» Problem statement: The pictures must be left out, while the rest of the data is copied exactly.

» Stored dataset items:
+ + + + + + +
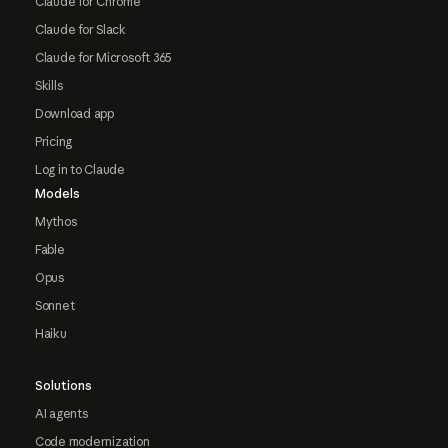
Claude for Chrome
Claude for Slack
Claude for Microsoft 365
Skills
Download app
Pricing
Log in to Claude
Models
Mythos
Fable
Opus
Sonnet
Haiku
Solutions
AI agents
Code modernization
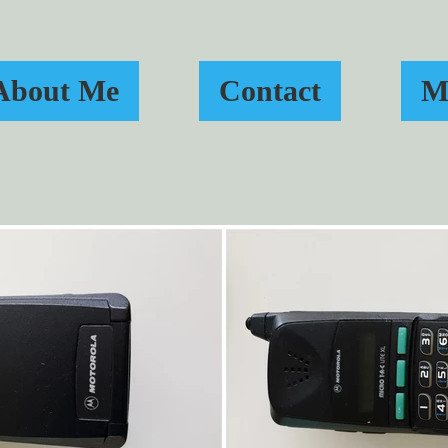
About Me
Contact
M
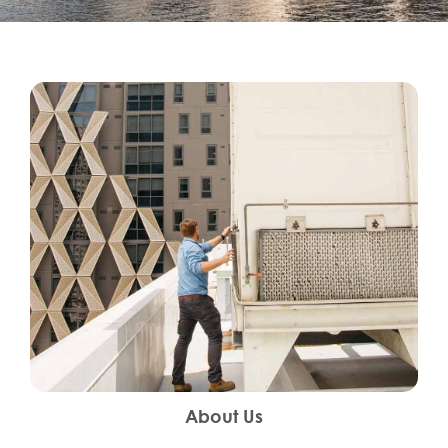
About Us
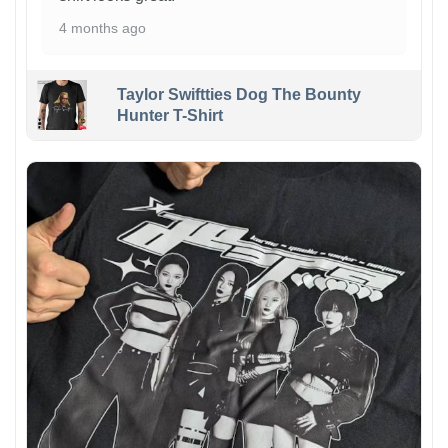
4 months ago
Taylor Swiftties Dog The Bounty
Hunter T-Shirt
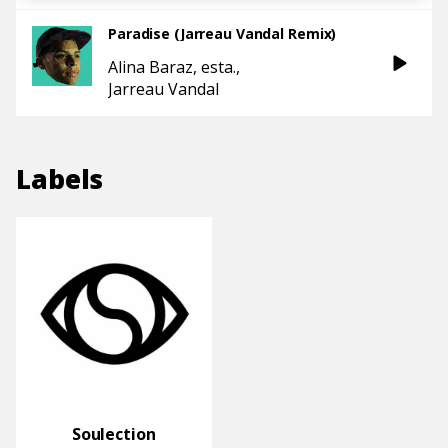
Paradise (Jarreau Vandal Remix)
Alina Baraz
esta.
Jarreau Vandal
Labels
Soulection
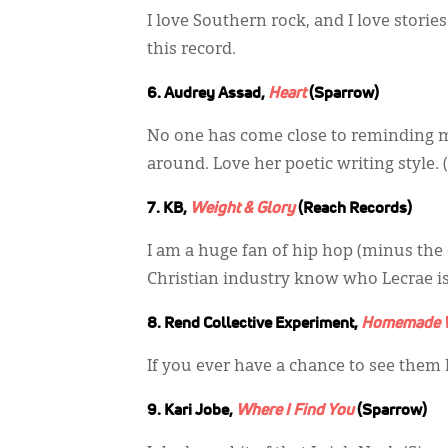
I love Southern rock, and I love stori
this record.
6. Audrey Assad,
Heart
(Sparrow)
No one has come close to reminding 
around. Love her poetic writing style. (
7. KB,
Weight & Glory
(Reach Records)
I am a huge fan of hip hop (minus the
Christian industry know who Lecrae is, b
8. Rend Collective Experiment,
Homemade W
If you ever have a chance to see them liv
9. Kari Jobe,
Where I Find You
(Sparrow)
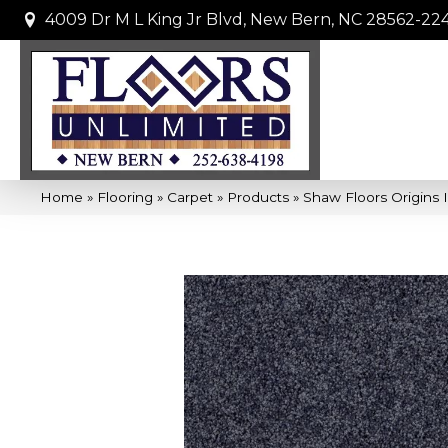
4009 Dr M L King Jr Blvd, New Bern, NC 28562-22
Home
»
Flooring
»
Carpet
»
Products
»
Shaw Floors Origins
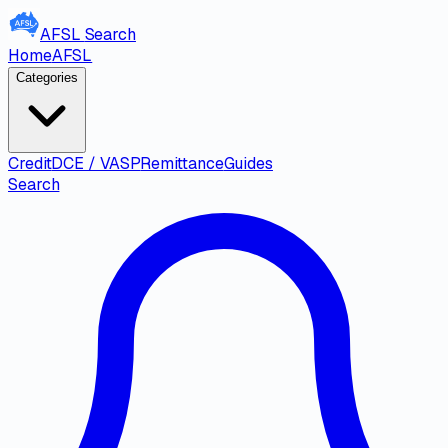
AFSL
Search
Home
AFSL
Categories
Credit
DCE / VASP
Remittance
Guides
Search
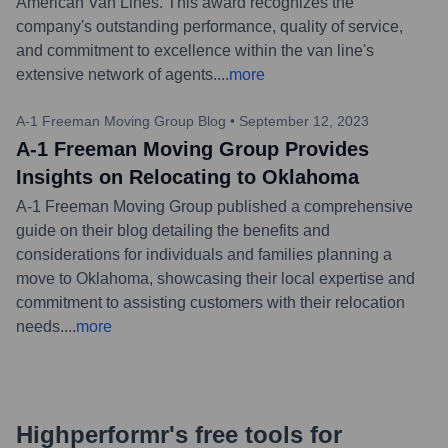
American Van Lines. This award recognizes the
company's outstanding performance, quality of service,
and commitment to excellence within the van line's
extensive network of agents.
...
more
A-1 Freeman Moving Group Blog
•
September 12, 2023
A-1 Freeman Moving Group Provides
Insights on Relocating to Oklahoma
A-1 Freeman Moving Group published a comprehensive
guide on their blog detailing the benefits and
considerations for individuals and families planning a
move to Oklahoma, showcasing their local expertise and
commitment to assisting customers with their relocation
needs.
...
more
Highperformr's free tools for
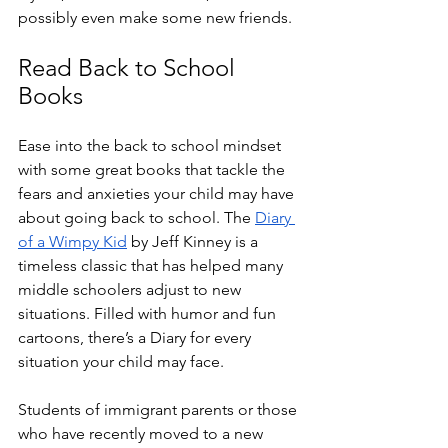
possibly even make some new friends. 
Read Back to School 
Books
Ease into the back to school mindset 
with some great books that tackle the 
fears and anxieties your child may have 
about going back to school. The 
Diary 
of a Wimpy Kid
 by Jeff Kinney is a 
timeless classic that has helped many 
middle schoolers adjust to new 
situations. Filled with humor and fun 
cartoons, there’s a Diary for every 
situation your child may face. 
Students of immigrant parents or those 
who have recently moved to a new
+ + + + + + +
» Exercise solution:
Claude for Chrome
Claude for Slack
Claude for Microsoft 365
Skills
Download app
Pricing
Log in to Claude
Models
Mythos
Fable
Opus
Sonnet
Haiku
Solutions
AI agents
Code modernization
About Me
Contact
M
About Us
4 months ago
Taylor Swiftties Dog The Bounty
Hunter T-Shirt
Paradise (Jarreau Vandal Remix)
Alina Baraz
esta.
Jarreau Vandal
Labels
Soulection
I love Southern rock, and I love stori
this record.
6. Audrey Assad,
Heart
(Sparrow)
No one has come close to reminding 
around. Love her poetic writing style. (
7. KB,
Weight & Glory
(Reach Records)
I am a huge fan of hip hop (minus the
Christian industry know who Lecrae is, b
8. Rend Collective Experiment,
Homemade W
If you ever have a chance to see them liv
9. Kari Jobe,
Where I Find You
(Sparrow)
4009 Dr M L King Jr Blvd, New Bern, NC 28562-22
Home
»
Flooring
»
Carpet
»
Products
»
Shaw Floors Origins
AFSL
Search
Home
AFSL
Categories
Credit
DCE / VASP
Remittance
Guides
Search
American Van Lines. This award recognizes the
company's outstanding performance, quality of service,
and commitment to excellence within the van line's
extensive network of agents.
...
more
A-1 Freeman Moving Group Blog
•
September 12, 2023
A-1 Freeman Moving Group Provides
Insights on Relocating to Oklahoma
A-1 Freeman Moving Group published a comprehensive
guide on their blog detailing the benefits and
considerations for individuals and families planning a
move to Oklahoma, showcasing their local expertise and
commitment to assisting customers with their relocation
needs.
...
more
Highperformr's free tools for
possibly even make some new friends. 
Read Back to School 
Books
Ease into the back to school mindset 
with some great books that tackle the 
fears and anxieties your child may have 
about going back to school. The 
Diary 
of a Wimpy Kid
 by Jeff Kinney is a 
timeless classic that has helped many 
middle schoolers adjust to new 
situations. Filled with humor and fun 
cartoons, there’s a Diary for every 
situation your child may face. 
Students of immigrant parents or those 
who have recently moved to a new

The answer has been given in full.